After the business plan was developed for Omega, there was a lot of pressure to start the operations since there were a couple of clients waiting to get their work started in India. Gopi and Anurag got into a joint venture partnership with a couple of partners that offered immediate delivery options for the clients-in-waiting. While this served as a good springboard, the joint venture developed a lot of cracks because expectations were not set properly early on. This led to the JV being dissolved in about 18 months but the company still continued under the leadership of Gopi and Anurag. As they say, things always happen for the better and, sure enough, this fit that in retrospect. So, he has absolutely no regrets in how things panned out eventually.

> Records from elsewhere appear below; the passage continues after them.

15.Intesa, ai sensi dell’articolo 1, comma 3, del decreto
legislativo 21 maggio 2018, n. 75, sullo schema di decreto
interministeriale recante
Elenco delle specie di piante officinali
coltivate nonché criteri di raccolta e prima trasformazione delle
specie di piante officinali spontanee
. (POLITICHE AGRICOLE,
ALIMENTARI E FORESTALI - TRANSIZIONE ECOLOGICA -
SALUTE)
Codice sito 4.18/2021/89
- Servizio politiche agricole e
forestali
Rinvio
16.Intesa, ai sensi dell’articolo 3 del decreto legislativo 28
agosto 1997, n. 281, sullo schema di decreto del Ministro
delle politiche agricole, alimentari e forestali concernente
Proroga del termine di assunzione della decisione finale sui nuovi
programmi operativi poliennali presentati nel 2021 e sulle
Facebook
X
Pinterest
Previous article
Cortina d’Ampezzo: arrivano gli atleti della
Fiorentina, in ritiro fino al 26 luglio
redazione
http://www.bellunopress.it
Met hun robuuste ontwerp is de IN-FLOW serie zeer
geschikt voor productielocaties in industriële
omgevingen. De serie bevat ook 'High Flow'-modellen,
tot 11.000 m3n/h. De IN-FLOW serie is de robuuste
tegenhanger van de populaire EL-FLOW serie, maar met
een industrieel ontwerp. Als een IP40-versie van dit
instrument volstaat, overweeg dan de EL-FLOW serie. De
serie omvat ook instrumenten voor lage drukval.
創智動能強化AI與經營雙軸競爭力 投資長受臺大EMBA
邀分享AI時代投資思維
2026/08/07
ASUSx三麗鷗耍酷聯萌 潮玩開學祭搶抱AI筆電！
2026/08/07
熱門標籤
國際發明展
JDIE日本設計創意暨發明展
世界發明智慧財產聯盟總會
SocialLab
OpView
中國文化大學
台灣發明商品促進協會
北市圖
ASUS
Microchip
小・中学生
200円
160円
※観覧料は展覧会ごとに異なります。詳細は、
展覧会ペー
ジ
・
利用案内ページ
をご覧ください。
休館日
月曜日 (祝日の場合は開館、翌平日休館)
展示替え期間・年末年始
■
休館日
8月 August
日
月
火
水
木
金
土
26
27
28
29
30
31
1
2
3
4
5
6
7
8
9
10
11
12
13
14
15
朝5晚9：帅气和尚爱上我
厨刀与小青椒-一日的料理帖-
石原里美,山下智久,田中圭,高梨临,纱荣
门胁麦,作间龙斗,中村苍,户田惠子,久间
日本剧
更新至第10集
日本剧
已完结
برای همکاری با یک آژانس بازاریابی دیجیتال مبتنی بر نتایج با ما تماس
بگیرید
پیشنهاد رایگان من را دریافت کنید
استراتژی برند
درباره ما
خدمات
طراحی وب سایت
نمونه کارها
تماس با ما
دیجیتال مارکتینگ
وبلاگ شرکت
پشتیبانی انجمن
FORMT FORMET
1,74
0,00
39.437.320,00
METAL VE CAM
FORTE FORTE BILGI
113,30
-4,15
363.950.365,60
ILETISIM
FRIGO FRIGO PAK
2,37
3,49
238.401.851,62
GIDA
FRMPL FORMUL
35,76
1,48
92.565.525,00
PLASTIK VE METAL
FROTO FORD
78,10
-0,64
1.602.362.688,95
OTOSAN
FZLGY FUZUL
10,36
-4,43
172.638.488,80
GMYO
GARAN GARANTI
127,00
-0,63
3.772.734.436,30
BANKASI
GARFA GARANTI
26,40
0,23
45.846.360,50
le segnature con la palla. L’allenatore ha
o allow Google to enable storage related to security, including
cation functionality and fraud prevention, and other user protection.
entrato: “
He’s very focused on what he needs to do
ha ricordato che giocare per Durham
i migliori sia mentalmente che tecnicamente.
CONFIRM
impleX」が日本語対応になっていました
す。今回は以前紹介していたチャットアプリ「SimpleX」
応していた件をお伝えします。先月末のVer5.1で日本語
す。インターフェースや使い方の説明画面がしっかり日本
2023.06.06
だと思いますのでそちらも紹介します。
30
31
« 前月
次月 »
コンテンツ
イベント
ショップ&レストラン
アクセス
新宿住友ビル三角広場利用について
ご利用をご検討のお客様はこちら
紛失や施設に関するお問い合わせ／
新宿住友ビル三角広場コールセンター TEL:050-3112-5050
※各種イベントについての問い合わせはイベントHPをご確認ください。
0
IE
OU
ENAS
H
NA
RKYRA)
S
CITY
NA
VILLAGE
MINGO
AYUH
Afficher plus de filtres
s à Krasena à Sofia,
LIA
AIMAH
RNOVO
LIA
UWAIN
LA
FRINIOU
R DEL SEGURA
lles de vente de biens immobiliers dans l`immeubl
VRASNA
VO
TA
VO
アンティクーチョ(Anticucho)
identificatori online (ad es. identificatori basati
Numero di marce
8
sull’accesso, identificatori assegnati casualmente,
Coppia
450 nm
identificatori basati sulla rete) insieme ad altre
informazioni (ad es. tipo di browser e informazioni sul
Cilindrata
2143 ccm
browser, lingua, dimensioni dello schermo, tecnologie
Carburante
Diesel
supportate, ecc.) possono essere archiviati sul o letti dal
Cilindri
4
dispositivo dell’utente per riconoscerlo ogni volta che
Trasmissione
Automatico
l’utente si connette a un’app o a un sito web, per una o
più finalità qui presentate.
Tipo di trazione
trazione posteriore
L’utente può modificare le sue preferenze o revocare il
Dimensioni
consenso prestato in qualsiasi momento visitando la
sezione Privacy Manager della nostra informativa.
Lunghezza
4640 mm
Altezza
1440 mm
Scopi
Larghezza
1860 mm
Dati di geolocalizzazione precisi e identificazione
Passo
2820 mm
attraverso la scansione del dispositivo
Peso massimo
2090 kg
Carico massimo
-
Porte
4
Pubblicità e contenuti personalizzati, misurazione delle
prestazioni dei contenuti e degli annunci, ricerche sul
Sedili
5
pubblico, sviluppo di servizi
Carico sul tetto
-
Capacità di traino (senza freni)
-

Gopi’s advice to early stage entrepreneurs

“Build a trust-worthy team around you in the beginning. This should be a team that will stick with you.” Gopi says that 12 out of the initial set of 16 people still continue with the company. Gopi also asks entrepreneurs to watch out for what he calls Smart Money vs Dumb Money. Dumb money will be attractive and easy to come by but entrepreneurs have to be very discerning about whom they take money from and what their motivation is. Gopi emphatically adds, “Dumb money can kill your company as it can take the company in a different direction which may not be what you want to achieve.”

Omega Healthcare Today

Omega Healthcare is the leader in healthcare BPO/KPO space in India and is rapidly expanding with more than 8,500 employees servicing in excess of 110 clients (double its closest competitor). They have offices in Bangalore, Chennai, Trichy and Manila (Philippines). Omega Healthcare specialises in providing offshore healthcare management services in Revenue Cycle Management (RCM). With a growth rate of 30-35% year-on-year, the company handles high-end, value-driven work pertaining to medical coding and other RCM services, and attracts some of the best talent in the industry.

Omega has received several accolades including the Dun & Bradstreet HR Best Practices 2015; being inducted into the second INC. India’s Innovative 100 Club; and winning the National Award for Excellence in Cost Management – 2013, from the Institute of Cost Accountants of India (ICAI).